Flow control architecture - some questions

alexsok

Regular
First, a comment from one of the guys on 3DGPU forums:

Someone started an obscure thread somewhere and rather than respond there I thought I raise this one about how NV30 will be so different to anything before - even Radeon 9700.

Flow control is part of the rumoured new architecture of NV30 under directx 9 or OpenGL 2.0.

Flow control for a GPU is simply if statements and looping constructs in vertex and pixel shader code. No big deal - think again!! Done right and you might get a 30% performance boost, decrease your video ram bottlenecks and decrease your dependence on fast CPUs to send you heaps of triangle data!!!

NVidia's top 3D guys (William R. Mark and Matt Papakipos) co-wrote a Stanford University paper about the future of 3D programming. This sparked all the "in the future 3D programming with flow control will revolutionarise 3D programming" stuff.

Basically if you put conditional looping into pixel/vertex shaders they showed you SIGNIFICANTLY lower the memory bandwidth needed by graphics chip to graphics memory (i.e. how to put 20+ GB/sec of bandwidth to very, very good use) without incurring and intolerable rises in GPU execution overheads. Given GPUs are doubling in executing power 3 times faster than CPUs this makes things look very attractive. So in the future games may never again be CPU limited - think the Radeon 9700 under JDK wasn't it only matching the GeForce 4 Ti4600 on a 2.5 GHz P4?

This sparked a lot of (probably valid) speculation that this was what NV30 is all about, as the hardware required to make it all tick effectively is about the level we hear rumoured than NV30 will deliver. They dropped alot of hints that the hardware to do all this will be available within the next year or two (or alot sooner).

That paper he was talking about is available here:
http://graphics.stanford.edu/papers/rtongfx/

In previous threads, it was noted by some people (not all) that flow control is not a big deal...

This guy makes it sound like it is!

Any ideas?

Also, a couple of things were suggested as to what NV30 is likely to have:

1. "The one advantage that NV30 will have over R300 is the programmable triangle tessellation unit. It's a fantastic feature but unfortunately one that will not be taken advantage of by game developers in its product lifecycle. (Heck, games are just now starting to take advantage of shaders which have been around since NV20!) Still, it's nice to see this type of innovation because it paves the way for making this a standard feature in future designs"

2. "A virtually unlimited number of pixel shader instructions"

The reason I'm bringing it all up is because I'm intrested in knowing how NV30 will stand up against R300.
 
One thing that I can see is that if you don't have flow control in hardware, you should still be able to achieve the same affect by using another pass for each branch (i.e. each "if" statement would be a new pass). Obviously this might allow for a very significant performance improvement.

However, things are not all rosy when it comes to flow control. For one, any sort of branching can cause major stalls in any pipeline. One of the reasons 3D accelerators are so fast is that they are very predictable, allowing for very efficient caching.
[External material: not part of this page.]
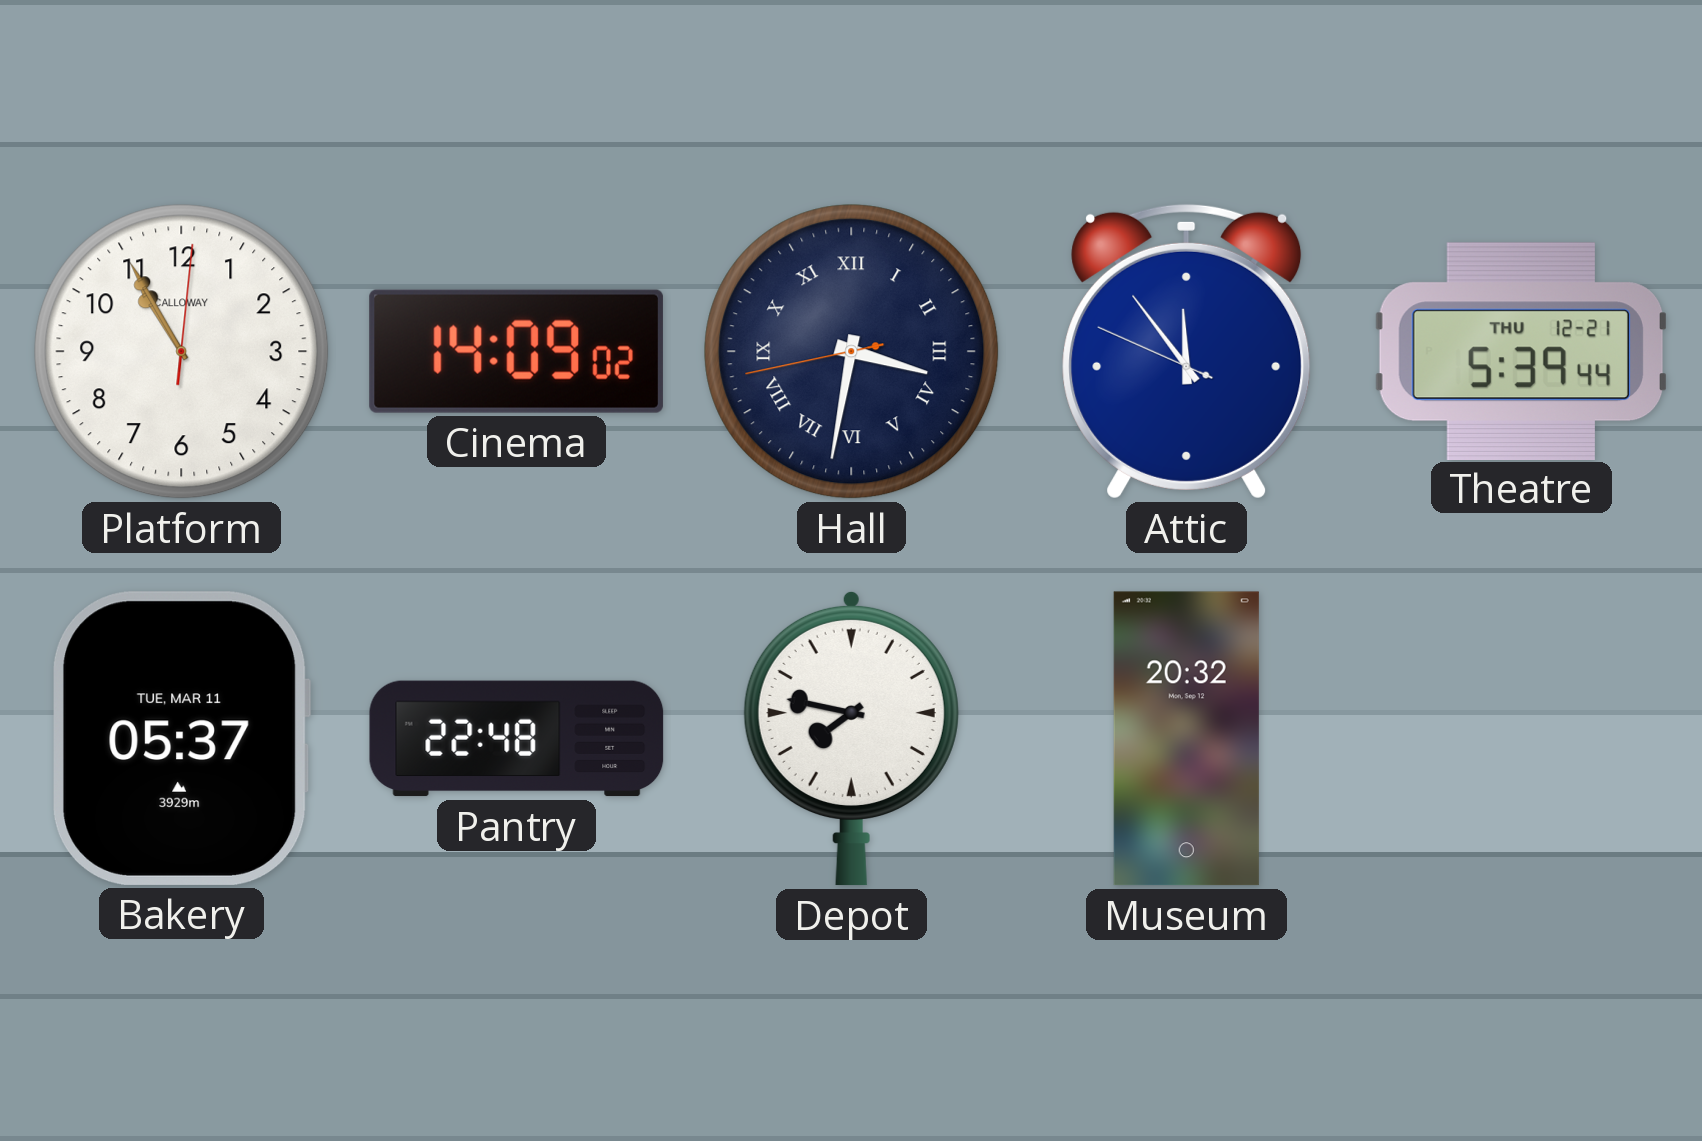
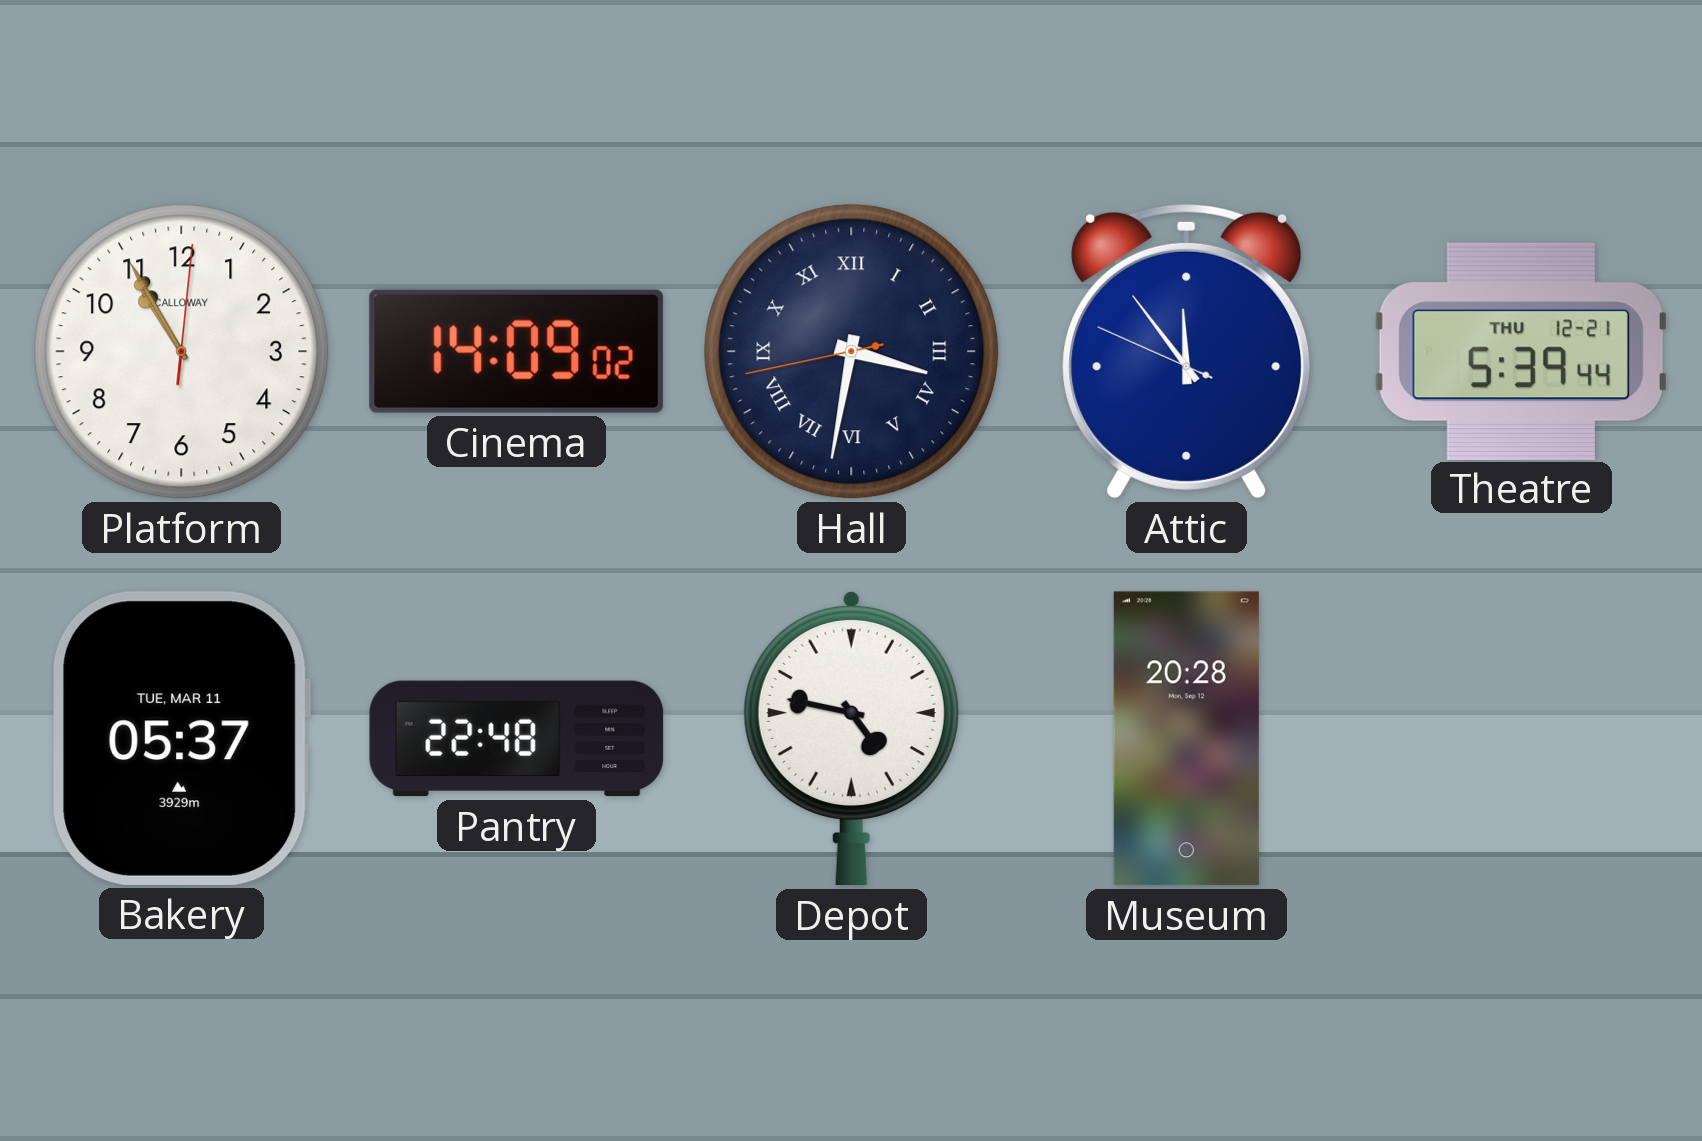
Depot: 7:47 -> 4:47
Museum: 20:32 -> 20:28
Flow control significantly reduces the predictability of 3D renderers, making smart caching much more challenging.

While it may be true that flow control is better than multiple passes, it is not better than doing everything in one pass.
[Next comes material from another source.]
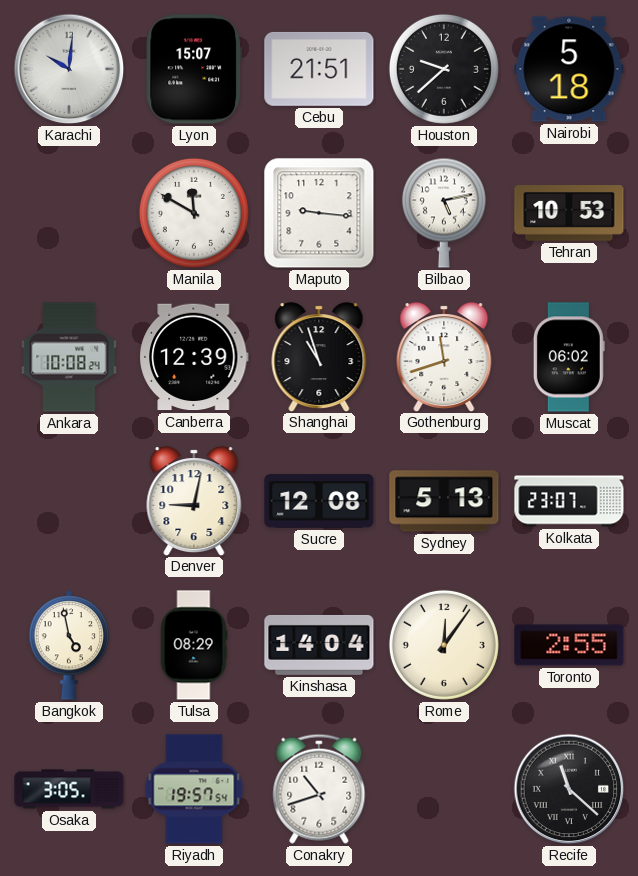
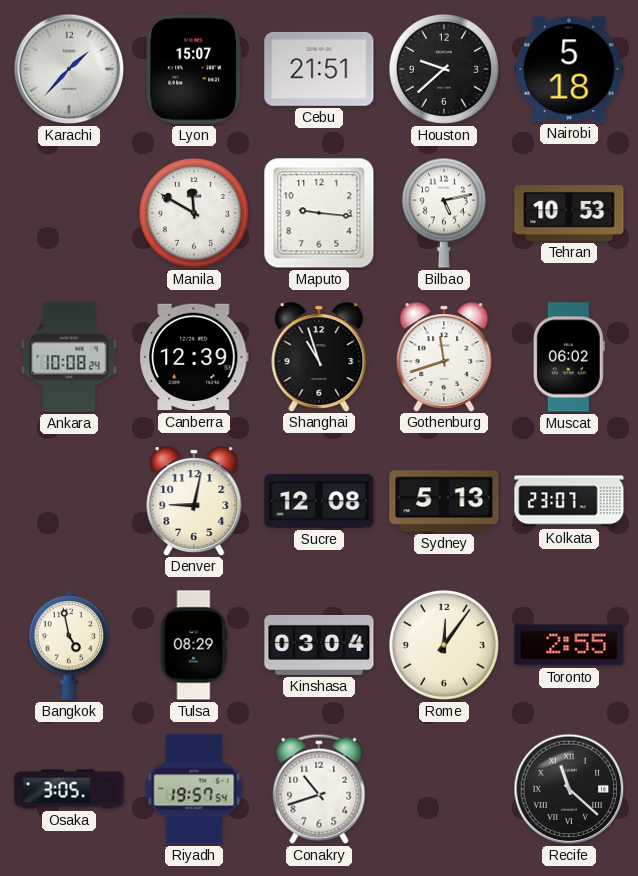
Karachi: 10:01 -> 1:37
Kinshasa: 14:04 -> 03:04
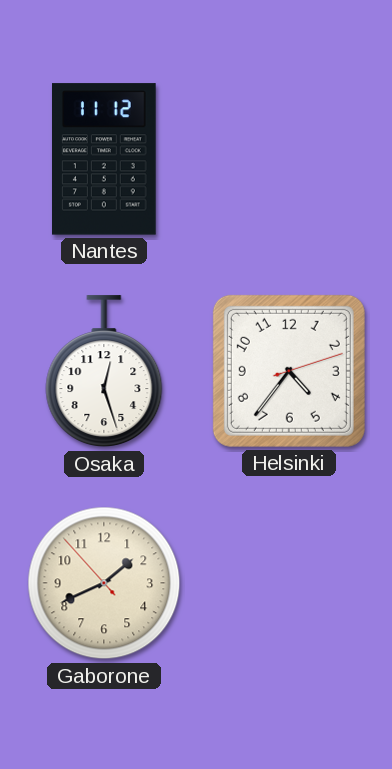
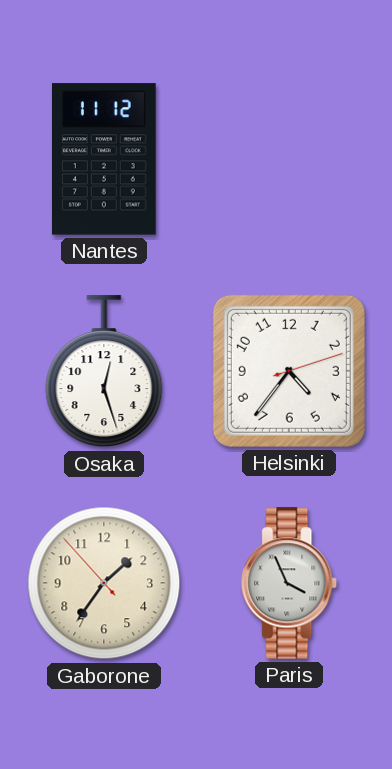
Gaborone: 1:40 -> 1:35
Paris: none -> 3:56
One thing that does upset me about what some people have said about the R300 is that it is designed to do everything in one pass. Since it does have limited program sizes and no flow control in the pixel shader, it is certain that there are shaders that would take more than a single pass. Hopefully we'll have other hardware out soon that does not have these limitations.
 
Thx for the info m8! :D

One thing I can safely say is that flow control will definetly be in NV30, I know that for certain, don't ask me from who or how cause I won't tell :D
 
I know that vertex shader flow control will be in the NV30 (from the Cg specs). But will it be in the pixel shader?
 
Chalnoth said:
I know that vertex shader flow control will be in the NV30 (from the Cg specs). But will it be in the pixel shader?

I'm glad to tell u that flow control will be in PS as well as VS! :D

As I said, my source ROCKS!!!! :D
 
That paper is talking about raytracing. PS flow control only benefits that by reducing multipass. Lots of other features are discussed in that paper like PS writing stencil bits directly, early fragment kill, etc.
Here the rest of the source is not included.